Machine learning: This cutting-edge technology could revolutionize GA maintenance

The exhaust valve is the most likely component of a piston aircraft engine to fail catastrophically. When one fails, combustion ceases in the cylinder, and the engine loses power and starts running rough.
Savvy Maintenance

This usually results in a precautionary landing—on-airport if you’re lucky, off-airport if you’re not. It’s particularly serious with a four-cylinder engine, because a four runs a lot worse on three than a six does on five. Occasionally, the liberated valve fragment gets wedged into the piston crown, which can shatter the piston and cause a total power loss, sometimes with fatal results.

That’s why it’s so important to detect incipient exhaust valve failures early before they can cause serious problems. The traditional way is the annual compression test, but that isn’t a very reliable method because loss of compression typically doesn’t occur until the valve is very sick and close to failing.

A borescope inspection is vastly better and can detect failing valves a lot earlier. The AOPA Air Safety Institute publishes a great poster to help mechanics understand what to look for—Google “Anatomy of a Valve Failure.” Unfortunately, most shops don’t do regular borescope inspections, and the ones that do typically do them only at the annual. That may not be often enough, especially for engines that fly a lot.

There should be a better way. If your airplane has a recording digital engine monitor—and nowadays over half the piston fleet does—the answer might be hidden in your engine monitor data.

The slow, rhythmic oscillation of EGT #5 suggests that the exhaust valve is failing.

Predictive analytics

Predictive analytics is the use of data, statistical algorithms, and machine learning techniques to identify the likelihood of future outcomes based on historical data. Instead of just using data to analyze what happened, the goal of predictive analytics is to assess what is likely to happen in the future.

Over the past decade, remarkable advances in this technology have been made in the airline industry. Boeing has been in the forefront with its groundbreaking Airplane Health Management program for the 777 and 787, but Airbus, GE, Pratt & Whitney, and Rolls-Royce have been investing heavily in this area. The resulting capability to use aircraft sensor data to predict incipient component failures has been remarkable.

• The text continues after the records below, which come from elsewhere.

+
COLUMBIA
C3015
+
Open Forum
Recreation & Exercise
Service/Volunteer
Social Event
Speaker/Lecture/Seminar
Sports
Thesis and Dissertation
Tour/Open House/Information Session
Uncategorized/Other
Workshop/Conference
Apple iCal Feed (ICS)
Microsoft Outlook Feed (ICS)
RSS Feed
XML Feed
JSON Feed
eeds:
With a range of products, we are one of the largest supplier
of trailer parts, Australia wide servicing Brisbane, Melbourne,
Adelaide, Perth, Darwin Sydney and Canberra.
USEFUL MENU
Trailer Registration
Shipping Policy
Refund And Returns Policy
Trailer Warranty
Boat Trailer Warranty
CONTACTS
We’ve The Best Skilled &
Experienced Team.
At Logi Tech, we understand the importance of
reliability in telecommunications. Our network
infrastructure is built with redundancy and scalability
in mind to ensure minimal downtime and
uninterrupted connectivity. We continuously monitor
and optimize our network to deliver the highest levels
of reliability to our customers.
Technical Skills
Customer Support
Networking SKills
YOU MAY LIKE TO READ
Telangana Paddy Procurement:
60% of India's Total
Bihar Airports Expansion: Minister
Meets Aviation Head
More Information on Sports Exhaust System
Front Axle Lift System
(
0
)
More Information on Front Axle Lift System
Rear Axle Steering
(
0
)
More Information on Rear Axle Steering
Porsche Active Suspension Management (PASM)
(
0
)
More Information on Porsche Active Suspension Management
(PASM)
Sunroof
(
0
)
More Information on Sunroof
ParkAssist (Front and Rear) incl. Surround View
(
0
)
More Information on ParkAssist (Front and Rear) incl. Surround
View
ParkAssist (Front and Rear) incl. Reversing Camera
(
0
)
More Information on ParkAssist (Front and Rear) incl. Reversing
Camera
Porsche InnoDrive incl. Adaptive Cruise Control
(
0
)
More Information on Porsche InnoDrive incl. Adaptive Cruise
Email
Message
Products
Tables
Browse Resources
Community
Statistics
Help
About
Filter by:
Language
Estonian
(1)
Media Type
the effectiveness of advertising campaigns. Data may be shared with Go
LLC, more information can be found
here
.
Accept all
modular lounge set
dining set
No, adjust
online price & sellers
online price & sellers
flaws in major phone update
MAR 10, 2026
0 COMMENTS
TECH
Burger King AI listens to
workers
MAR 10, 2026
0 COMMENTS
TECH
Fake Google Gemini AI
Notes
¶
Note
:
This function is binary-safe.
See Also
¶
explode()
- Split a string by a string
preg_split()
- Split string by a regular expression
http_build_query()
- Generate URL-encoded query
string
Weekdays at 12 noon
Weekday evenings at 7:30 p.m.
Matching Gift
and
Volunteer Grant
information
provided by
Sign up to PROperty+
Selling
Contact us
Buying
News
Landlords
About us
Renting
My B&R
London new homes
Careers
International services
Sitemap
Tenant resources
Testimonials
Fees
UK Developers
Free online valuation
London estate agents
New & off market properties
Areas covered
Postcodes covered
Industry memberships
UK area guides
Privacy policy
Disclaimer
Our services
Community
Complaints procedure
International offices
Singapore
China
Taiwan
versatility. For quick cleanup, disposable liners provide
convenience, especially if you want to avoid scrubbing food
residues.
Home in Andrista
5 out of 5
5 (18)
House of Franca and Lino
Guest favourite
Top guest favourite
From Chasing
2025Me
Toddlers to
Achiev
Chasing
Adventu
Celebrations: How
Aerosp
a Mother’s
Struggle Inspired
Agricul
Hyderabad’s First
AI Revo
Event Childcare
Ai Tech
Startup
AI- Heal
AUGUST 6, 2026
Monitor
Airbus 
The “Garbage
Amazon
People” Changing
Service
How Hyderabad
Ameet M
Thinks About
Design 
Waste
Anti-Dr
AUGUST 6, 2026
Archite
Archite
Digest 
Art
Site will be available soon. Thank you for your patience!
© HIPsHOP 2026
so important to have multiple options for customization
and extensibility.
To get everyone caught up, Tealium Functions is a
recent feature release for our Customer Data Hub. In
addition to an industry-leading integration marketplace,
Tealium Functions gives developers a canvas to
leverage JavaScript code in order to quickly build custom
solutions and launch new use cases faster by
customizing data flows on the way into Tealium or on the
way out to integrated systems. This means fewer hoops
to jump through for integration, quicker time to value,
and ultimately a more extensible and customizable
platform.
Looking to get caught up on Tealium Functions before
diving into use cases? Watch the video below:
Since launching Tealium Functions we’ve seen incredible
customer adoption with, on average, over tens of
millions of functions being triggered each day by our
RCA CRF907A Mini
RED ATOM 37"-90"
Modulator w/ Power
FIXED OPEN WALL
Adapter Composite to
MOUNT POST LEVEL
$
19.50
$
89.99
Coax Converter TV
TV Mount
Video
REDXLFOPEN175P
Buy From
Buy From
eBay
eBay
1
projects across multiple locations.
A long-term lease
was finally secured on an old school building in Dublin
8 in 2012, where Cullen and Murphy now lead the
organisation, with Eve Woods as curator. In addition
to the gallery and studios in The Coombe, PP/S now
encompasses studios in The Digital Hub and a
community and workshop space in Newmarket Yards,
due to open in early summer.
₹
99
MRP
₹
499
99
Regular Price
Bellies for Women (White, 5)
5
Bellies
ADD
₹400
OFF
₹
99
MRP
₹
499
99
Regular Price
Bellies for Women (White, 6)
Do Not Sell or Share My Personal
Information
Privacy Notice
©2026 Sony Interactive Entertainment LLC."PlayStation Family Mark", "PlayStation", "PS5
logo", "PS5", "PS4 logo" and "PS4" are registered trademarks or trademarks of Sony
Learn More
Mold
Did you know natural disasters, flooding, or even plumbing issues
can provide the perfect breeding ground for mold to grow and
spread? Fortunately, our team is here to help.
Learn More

Piston GA ought to be able to benefit from this technology, too, I thought, so in 2014 my company launched a program whose goal was to predict incipient exhaust valve failures based on digital engine monitor data. We dubbed it FEVA—Failing Exhaust Valve Analytics.

Humble beginnings

Over many years of looking at charted digital engine monitor data from piston aircraft engines, I occasionally observed an unusual pattern—a slow, rhythmic exhaust gas temperature oscillation with a frequency of roughly one cycle per minute—that seemed to correlate strongly with burned exhaust valves. I trained my staff of analysts to keep an eye out for this pattern, and to alert clients whenever they saw it so that the corresponding cylinder could be borescoped. Usually, cylinders exhibiting this peculiar EGT oscillation turned out to have failing exhaust valves.

Data from more than 3 million GA flights has now been uploaded to our charting platform, but only a tiny fraction of those have been examined by our human analysts. I decided we should create a computer algorithm—what we now call FEVA 1.0—to scan every flight uploaded to the platform for this EGT oscillation. Whenever the algorithm spotted the pattern (as it did in EGT #5 in the illustration), the software would alert a human analyst to look at the flight. If the analyst agreed that the EGT pattern looked suspicious, we’d alert the aircraft owner and suggest a borescope inspection of the cylinder.

FEVA 1.0 was an “expert system”—an algorithm that attempts to emulate the decision-making ability of a human expert. We back-tested it on hundreds of actual flights, tweaking the algorithm to get it to alert on the same flights as our analysts did, and fine-tuning it to achieve optimum balance between maximum detection sensitivity and minimum false-positive rate.

Not good enough

Savvy MaintenanceFEVA 1.0 was a step in the right direction, and on more than 60 occasions predicted exhaust valve failures before they happened. But it wasn’t good enough. Clients would sometimes send us borescope images of valves that were obviously extremely sick and close to failure, and ask “why didn’t FEVA predict this?” That’s embarrassing.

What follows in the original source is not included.